Plant Sciences Department, University of Cambridge, Downing Street, Cambridge CB2 3EA, UK; School of Biological Sciences, University of Bristol, 24 Tyndall Avenue, Bristol BS8 1TQ, UK; Laboratoire Reproduction et Développement des Plantes, Université de Lyon, ENS de Lyon, UCB Lyon 1, CNRS, INRA, 69342 Lyon, France.
Laboratory of Growth Regulators, Centre of the Region Haná for Biotechnological and Agricultural Research, Faculty of Science of Palacký University and Institute of Experimental Botany CAS, Šlechtitelů 27, 78371 Olomouc, Czech Republic.
Curr Biol. 2019 Aug 19;29(16):2743-2750.e5. doi: 10.1016/j.cub.2019.06.083. Epub 2019 Aug 1.

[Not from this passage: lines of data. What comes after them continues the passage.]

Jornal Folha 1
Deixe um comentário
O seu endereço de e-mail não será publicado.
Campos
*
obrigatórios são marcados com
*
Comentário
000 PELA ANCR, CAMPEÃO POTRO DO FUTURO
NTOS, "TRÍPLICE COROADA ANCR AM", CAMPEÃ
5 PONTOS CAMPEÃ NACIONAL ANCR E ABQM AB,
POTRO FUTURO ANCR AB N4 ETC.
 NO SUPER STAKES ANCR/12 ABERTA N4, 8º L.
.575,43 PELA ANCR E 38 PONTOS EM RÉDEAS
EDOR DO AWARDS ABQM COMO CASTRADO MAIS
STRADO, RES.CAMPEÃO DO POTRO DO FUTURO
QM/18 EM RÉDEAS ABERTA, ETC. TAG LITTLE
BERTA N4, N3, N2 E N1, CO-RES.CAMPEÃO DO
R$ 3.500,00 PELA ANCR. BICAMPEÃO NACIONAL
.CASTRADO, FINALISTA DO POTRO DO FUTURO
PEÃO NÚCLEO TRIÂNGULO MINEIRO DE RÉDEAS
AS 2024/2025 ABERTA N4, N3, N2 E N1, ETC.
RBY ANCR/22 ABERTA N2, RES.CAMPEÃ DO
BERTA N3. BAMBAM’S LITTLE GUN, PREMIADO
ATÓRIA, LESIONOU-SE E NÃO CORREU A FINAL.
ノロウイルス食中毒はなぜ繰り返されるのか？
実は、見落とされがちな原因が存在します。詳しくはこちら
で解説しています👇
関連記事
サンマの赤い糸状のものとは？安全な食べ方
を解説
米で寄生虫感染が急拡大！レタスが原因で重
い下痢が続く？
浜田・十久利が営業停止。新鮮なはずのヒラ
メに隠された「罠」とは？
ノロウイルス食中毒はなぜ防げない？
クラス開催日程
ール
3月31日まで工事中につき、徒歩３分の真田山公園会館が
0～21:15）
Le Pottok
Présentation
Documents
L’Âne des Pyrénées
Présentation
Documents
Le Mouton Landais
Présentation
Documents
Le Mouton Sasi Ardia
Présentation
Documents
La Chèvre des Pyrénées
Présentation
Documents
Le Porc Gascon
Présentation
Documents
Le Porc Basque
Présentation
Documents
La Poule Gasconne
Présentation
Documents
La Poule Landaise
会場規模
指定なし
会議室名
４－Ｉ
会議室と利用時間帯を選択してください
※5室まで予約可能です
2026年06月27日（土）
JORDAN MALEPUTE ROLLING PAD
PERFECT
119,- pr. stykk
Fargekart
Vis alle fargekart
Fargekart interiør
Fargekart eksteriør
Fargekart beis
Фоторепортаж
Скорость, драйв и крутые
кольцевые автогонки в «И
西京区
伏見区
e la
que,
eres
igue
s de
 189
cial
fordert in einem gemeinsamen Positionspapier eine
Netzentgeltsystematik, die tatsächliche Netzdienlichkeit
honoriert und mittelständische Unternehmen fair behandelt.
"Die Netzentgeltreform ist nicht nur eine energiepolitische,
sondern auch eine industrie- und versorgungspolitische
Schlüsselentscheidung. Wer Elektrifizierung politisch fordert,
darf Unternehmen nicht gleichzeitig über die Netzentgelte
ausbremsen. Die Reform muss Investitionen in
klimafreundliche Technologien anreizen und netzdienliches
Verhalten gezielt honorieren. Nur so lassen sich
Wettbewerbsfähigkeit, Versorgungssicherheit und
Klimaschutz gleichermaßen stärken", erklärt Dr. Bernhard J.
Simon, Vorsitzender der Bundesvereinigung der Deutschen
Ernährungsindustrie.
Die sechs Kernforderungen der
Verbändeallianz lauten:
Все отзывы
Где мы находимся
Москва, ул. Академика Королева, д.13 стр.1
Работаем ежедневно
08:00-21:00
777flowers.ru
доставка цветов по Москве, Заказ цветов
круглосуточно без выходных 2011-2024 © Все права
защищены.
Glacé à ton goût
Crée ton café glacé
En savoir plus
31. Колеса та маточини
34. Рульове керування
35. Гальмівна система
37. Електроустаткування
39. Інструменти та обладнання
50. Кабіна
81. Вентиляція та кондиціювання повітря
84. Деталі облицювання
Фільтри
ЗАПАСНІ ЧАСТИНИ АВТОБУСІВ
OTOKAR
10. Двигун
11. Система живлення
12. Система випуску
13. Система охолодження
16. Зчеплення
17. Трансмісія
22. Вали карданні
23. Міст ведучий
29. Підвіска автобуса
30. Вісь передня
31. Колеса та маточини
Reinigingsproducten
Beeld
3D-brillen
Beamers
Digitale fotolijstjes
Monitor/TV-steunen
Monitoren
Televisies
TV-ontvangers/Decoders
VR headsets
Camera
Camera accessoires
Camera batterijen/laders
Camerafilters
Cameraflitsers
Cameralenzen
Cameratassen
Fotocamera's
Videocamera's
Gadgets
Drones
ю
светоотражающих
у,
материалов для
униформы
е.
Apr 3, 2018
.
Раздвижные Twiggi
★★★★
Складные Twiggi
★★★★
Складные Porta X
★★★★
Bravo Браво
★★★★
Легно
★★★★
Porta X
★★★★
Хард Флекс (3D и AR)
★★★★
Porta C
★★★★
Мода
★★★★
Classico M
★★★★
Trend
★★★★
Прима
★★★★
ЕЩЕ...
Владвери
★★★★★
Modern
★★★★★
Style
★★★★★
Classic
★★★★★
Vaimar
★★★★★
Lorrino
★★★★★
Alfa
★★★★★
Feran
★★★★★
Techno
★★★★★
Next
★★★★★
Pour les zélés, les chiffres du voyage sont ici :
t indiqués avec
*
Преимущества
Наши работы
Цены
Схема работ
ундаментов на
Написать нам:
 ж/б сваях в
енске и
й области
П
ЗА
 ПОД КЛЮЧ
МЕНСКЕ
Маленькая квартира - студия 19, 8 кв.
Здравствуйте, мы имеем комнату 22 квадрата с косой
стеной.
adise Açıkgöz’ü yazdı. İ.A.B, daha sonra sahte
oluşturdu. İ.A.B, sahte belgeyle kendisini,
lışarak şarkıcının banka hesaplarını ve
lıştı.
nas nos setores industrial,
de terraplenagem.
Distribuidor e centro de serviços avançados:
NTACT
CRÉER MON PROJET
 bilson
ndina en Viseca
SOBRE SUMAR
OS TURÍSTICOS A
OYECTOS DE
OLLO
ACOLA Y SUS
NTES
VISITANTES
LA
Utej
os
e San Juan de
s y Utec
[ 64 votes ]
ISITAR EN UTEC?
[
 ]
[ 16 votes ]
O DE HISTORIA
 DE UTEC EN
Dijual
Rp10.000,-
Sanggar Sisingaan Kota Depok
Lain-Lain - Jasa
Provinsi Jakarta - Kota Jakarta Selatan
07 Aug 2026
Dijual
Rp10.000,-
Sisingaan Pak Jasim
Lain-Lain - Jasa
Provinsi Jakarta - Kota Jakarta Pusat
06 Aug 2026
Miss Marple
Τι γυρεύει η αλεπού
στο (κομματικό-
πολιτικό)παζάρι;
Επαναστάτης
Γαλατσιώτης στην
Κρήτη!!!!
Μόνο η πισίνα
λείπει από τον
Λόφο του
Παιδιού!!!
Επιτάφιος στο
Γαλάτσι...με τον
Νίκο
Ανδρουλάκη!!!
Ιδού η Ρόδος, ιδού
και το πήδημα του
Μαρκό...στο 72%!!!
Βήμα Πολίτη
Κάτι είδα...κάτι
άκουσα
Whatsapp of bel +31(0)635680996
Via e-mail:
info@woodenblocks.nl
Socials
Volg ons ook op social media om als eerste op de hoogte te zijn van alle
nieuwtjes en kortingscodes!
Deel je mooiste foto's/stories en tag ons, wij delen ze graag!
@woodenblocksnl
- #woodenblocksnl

The diverse forms of today's dominant vascular plant flora are generated by the sustained proliferative activity of sporophyte meristems at plants' shoot and root tips, a trait known as indeterminacy [1]. Bryophyte sister lineages to the vascular plants lack such indeterminate meristems and have an overall sporophyte form comprising a single small axis that ceases growth in the formation of a reproductive sporangium [1]. Genetic mechanisms regulating indeterminacy are well characterized in flowering plants, involving a feedback loop between class I KNOX genes and cytokinin [2, 3], and class I KNOX expression is a conserved feature of vascular plant meristems [4]. The transition from determinate growth to indeterminacy during evolution was a pre-requisite to vascular plant diversification, but mechanisms enabling the innovation of indeterminacy are unknown [5]. Here, we show that class I KNOX gene activity is necessary and sufficient for axis extension from an intercalary region of determinate moss shoots. As in Arabidopsis, class I KNOX activity can promote cytokinin biosynthesis by an ISOPENTENYL TRANSFERASE gene, PpIPT3. PpIPT3 promotes axis extension, and PpIPT3 and exogenously applied cytokinin can partially compensate for loss of class I KNOX function. By outgroup comparison, the results suggest that a pre-existing KNOX-cytokinin regulatory module was recruited into vascular plant shoot meristems during evolution to promote indeterminacy, thereby enabling the radiation of vascular plant shoot forms.
今天占主导地位的维管植物区系的多种形式是由孢子体分生组织在植物的芽和根尖的持续增殖活动产生的,这种特性被称为不定性[1]。与维管植物亲缘关系密切的苔藓类植物缺乏这种不定性分生组织,其整体孢子体形式包括一个单一的小轴,在形成生殖孢子囊时停止生长[1]。调控不定性的遗传机制在开花植物中得到了很好的描述,涉及到 I 类 KNOX 基因和细胞分裂素之间的反馈环[2,3],并且 I 类 KNOX 表达是维管植物分生组织的一个保守特征[4]。在进化过程中,从有性生长到不定性的转变是维管植物多样化的先决条件,但使不定性创新的机制尚不清楚[5]。在这里,我们表明 I 类 KNOX 基因的活性是从有性苔藓芽的居间区延伸轴所必需和充分的。与拟南芥一样,I 类 KNOX 活性可以通过 ISOPENTENYL TRANSFERASE 基因 PpIPT3 促进细胞分裂素的生物合成。PpIPT3 促进轴的延伸,PpIPT3 和外源细胞分裂素可以部分补偿 I 类 KNOX 功能的丧失。通过与外群的比较,结果表明,一个预先存在的 KNOX-细胞分裂素调节模块在进化过程中被招募到维管植物的芽分生组织中,以促进不定性,从而使维管植物芽形式的辐射成为可能。